◆ Records to process:
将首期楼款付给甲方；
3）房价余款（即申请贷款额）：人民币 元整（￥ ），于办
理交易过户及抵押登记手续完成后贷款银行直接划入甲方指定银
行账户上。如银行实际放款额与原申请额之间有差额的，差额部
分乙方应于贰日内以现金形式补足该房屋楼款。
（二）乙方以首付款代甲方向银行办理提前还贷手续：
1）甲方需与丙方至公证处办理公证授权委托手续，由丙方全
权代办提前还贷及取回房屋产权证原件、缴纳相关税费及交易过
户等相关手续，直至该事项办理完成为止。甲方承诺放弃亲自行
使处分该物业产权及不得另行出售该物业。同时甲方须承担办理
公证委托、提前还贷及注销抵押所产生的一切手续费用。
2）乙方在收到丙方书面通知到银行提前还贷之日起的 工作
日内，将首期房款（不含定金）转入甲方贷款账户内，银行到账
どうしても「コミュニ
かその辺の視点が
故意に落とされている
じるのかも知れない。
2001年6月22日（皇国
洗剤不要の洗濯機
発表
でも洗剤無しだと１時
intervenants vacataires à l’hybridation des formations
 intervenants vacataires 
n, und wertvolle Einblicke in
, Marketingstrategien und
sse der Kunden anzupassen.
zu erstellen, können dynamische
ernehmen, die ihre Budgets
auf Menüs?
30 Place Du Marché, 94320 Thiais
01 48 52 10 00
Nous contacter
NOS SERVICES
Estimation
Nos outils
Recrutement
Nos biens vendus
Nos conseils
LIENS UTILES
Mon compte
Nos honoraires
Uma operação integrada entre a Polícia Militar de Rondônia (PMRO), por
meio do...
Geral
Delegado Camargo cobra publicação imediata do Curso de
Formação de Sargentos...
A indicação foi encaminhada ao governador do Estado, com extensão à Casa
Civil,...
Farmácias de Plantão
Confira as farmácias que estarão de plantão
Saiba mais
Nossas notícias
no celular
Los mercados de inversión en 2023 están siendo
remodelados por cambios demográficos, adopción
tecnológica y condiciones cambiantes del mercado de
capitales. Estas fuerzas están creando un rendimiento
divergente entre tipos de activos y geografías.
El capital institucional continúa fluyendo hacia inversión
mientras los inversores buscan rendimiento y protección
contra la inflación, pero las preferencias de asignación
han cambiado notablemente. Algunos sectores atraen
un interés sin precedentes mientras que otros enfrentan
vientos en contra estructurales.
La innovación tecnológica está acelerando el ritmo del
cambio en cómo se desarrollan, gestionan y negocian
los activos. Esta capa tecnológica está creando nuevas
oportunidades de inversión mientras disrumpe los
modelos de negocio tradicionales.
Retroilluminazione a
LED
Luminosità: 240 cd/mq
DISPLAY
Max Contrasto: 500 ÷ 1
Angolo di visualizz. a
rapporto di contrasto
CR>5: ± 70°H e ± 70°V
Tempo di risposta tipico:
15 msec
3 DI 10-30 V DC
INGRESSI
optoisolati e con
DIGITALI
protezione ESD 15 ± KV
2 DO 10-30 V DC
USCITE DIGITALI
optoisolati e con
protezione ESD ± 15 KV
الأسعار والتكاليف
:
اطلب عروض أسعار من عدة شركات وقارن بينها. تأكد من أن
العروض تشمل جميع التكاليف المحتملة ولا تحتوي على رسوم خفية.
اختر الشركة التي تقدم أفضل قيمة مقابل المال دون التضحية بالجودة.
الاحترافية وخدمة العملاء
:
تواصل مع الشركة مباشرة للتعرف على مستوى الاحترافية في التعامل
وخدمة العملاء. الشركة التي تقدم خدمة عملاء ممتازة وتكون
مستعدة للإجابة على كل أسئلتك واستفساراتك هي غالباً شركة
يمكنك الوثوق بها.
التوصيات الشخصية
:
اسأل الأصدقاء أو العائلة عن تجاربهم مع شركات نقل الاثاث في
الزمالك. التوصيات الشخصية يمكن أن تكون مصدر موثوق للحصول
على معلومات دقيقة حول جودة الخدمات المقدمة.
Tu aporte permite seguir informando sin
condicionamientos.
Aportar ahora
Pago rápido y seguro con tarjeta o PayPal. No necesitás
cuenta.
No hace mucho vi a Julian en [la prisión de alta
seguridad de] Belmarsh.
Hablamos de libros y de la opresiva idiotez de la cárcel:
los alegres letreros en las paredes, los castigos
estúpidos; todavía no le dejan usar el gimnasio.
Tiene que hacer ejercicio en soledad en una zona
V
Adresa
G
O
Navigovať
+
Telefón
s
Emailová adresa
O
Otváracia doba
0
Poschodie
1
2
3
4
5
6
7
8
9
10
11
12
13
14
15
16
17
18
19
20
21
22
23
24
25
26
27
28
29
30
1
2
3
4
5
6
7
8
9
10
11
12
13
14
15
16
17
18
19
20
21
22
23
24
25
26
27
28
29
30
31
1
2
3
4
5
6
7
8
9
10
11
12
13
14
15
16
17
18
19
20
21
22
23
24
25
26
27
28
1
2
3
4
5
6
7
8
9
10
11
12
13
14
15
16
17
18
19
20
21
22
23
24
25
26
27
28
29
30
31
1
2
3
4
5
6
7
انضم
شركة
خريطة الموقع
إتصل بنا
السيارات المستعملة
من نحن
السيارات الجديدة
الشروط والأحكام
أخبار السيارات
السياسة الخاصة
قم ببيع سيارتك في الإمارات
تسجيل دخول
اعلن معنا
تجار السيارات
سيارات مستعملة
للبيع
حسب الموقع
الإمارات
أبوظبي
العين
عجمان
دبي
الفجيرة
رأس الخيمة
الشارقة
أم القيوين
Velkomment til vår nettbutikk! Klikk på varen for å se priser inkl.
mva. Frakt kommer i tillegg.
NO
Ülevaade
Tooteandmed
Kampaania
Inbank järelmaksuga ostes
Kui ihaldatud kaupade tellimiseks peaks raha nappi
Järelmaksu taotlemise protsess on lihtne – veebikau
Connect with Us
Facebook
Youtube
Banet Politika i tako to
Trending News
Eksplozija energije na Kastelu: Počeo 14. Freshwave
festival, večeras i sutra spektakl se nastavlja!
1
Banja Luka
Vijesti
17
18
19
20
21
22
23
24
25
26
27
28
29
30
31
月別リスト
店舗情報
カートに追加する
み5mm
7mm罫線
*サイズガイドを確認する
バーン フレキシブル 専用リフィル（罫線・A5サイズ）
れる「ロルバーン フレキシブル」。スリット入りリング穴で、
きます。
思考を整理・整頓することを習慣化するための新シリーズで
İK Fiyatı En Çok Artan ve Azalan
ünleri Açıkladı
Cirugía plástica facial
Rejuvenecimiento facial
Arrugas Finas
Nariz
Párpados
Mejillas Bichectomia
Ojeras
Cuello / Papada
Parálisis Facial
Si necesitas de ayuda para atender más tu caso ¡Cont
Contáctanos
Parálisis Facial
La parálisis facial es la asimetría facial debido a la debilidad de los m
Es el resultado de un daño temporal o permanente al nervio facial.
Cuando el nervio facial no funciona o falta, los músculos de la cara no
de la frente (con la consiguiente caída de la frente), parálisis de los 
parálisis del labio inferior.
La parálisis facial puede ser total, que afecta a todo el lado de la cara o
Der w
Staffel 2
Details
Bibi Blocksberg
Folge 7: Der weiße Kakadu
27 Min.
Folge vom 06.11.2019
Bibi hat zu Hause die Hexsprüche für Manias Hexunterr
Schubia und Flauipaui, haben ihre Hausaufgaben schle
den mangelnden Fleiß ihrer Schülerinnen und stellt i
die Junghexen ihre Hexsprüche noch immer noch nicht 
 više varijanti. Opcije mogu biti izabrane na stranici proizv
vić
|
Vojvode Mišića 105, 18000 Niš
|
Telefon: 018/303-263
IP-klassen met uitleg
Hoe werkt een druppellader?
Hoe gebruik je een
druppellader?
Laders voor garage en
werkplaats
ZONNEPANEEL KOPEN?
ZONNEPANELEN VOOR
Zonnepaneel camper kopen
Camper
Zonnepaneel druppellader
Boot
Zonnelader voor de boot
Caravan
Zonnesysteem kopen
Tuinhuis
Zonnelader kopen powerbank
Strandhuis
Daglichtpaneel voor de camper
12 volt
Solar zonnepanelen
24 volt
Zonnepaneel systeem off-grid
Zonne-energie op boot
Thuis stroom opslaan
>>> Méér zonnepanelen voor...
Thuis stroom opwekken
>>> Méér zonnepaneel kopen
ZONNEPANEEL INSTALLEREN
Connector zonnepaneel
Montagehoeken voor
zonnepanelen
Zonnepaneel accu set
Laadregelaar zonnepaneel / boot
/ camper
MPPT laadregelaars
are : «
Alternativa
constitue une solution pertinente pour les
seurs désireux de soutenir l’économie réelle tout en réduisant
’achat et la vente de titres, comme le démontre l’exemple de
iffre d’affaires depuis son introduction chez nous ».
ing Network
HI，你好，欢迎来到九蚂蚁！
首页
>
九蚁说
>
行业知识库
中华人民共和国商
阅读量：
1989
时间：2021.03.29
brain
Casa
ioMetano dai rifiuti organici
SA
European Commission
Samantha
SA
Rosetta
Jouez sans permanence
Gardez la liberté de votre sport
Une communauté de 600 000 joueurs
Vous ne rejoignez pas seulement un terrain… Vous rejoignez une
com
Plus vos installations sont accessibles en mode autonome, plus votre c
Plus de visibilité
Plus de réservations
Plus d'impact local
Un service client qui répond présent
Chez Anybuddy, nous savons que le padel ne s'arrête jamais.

◆ What the task asks: Reproduce the lines of the entries above from the one with "rapporto di contrasto" to the one with "اطلب عروض أسعار", both included, exactly and without any other line.

◆ Task answer:
rapporto di contrasto
CR>5: ± 70°H e ± 70°V
Tempo di risposta tipico:
15 msec
3 DI 10-30 V DC
INGRESSI
optoisolati e con
DIGITALI
protezione ESD 15 ± KV
2 DO 10-30 V DC
USCITE DIGITALI
optoisolati e con
protezione ESD ± 15 KV
الأسعار والتكاليف
:
اطلب عروض أسعار من عدة شركات وقارن بينها. تأكد من أن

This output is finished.